# Lucid Dreaming > Lucid & Non-Lucid Games >  >  A Dreamviews Ambassy.

## Occipitalred

Hello,

I've always been pretty curious about the Lucid Crossroad but nothing every came out of it. The website was abandoned I think. Inspired by the concept of the Lucid Crossroad, I thought it would be fun if as a community here on Dreamviews, we imagined a collective concept of a dream place. Like, a Dreamviews Ambassy in our dreams.    

This is a place that when visited in our dreams, the intent would be to visit the Dreamviews community. 

I think it would be interesting if we challenged ourselves to visit this place in our dreams and report back here. And after each person's report, the next person also needs to intend not only to go to this place but to specifically interact with something from someone's previous dream of the Dreamviews Ambassy. For example, imagine I intend on visiting the Dreamviews Ambassy and my intent leads me to a trailer park and I listen to a concert, someone else can intent to attend this same concert as me. And then maybe they have a conversation about what it's like being a plant with one of the people there. The next person tries to find that person that talks about being a plant and then maybe they become a plant. And then maybe someone finds that plant that is this Dreamviews member. 

So the dream goal is always connected to someone else's dream and there's always an intent to be connected to the Dreamviews community. If any of you also likes this idea, anyone's welcome to have the first dream!

----------


## DarkestDarkness

To express my interest in this, it will probably be sufficient for me to say that I wish I had lucidity more than once or twice a year.  :tongue2:

----------


## Occipitalred

For what it's worth, there's no rule that one needs to be lucid to carry out these challenges. Inducing a dream is praise-worthy enough in my opinion. And I get you, just completing the first task of the TOTY seemed impossible. It's the first challenge I succeed in since I've been here, haha! But it's amazing to try and find out you can do it actually!

----------


## Hilary

I think this is a great idea. I hope it's okay to visit without interacting with another person's previous dream, too? I think it will be fun just to visit. But we can always have other games going on.

Another idea to add in -

Every person can create their own room within the larger meeting grounds. We can place personally created items within our room that other people can attempt to find and report findings back here on DV.  :smiley:

----------


## Occipitalred

> I think this is a great idea. I hope it's okay to visit without interacting with another person's previous dream, too? I think it will be fun just to visit. But we can always have other games going on.
> 
> Another idea to add in -
> 
> Every person can create their own room within the larger meeting grounds. We can place personally created items within our room that other people can attempt to find and report findings back here on DV.

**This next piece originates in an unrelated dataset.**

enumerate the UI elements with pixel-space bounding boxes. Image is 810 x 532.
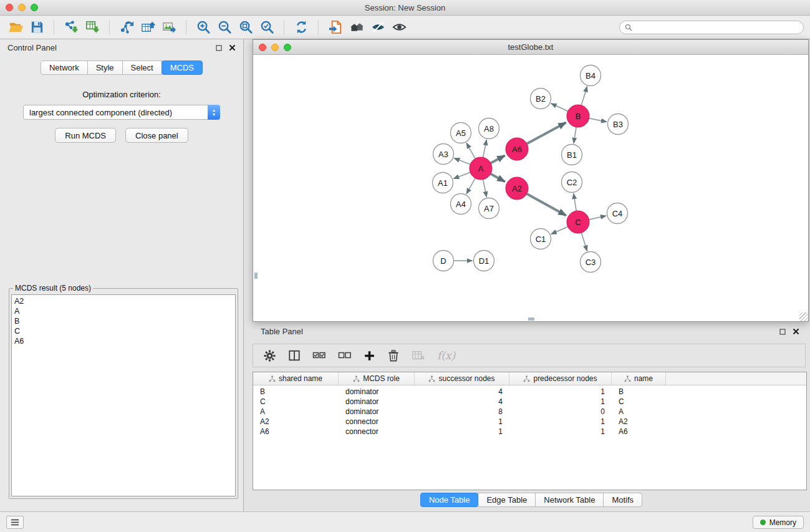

Yes, no hard rules! Trying to associate these dreams with other people's dream is just one of the ways we can make this game communal. Maybe you just go there to reflect on memories you have about Dreamviews. Or you go to send out energy to the community. I just like the idea that there would be a place in our minds that's an intent to visit Dreamviews.

----------


## Hilary

> Yes, no hard rules! Trying to associate these dreams with other people's dream is just one of the ways we can make this game communal. Maybe you just go there to reflect on memories you have about Dreamviews. Or you go to send out energy to the community. I just like the idea that there would be a place in our minds that's an intent to visit Dreamviews.



Me too!!

So. Let's get started. Any ideas for what the location will look like? I would suggest that somewhere on the grounds is a beautiful courtyard or garden where people can relax and meditate in nature.  :smiley:  Any other ideas? This is cool!  ::thumbup::

----------


## Occipitalred

> Me too!!
> 
> So. Let's get started. Any ideas for what the location will look like? I would suggest that somewhere on the grounds is a beautiful courtyard or garden where people can relax and meditate in nature.  Any other ideas? This is cool!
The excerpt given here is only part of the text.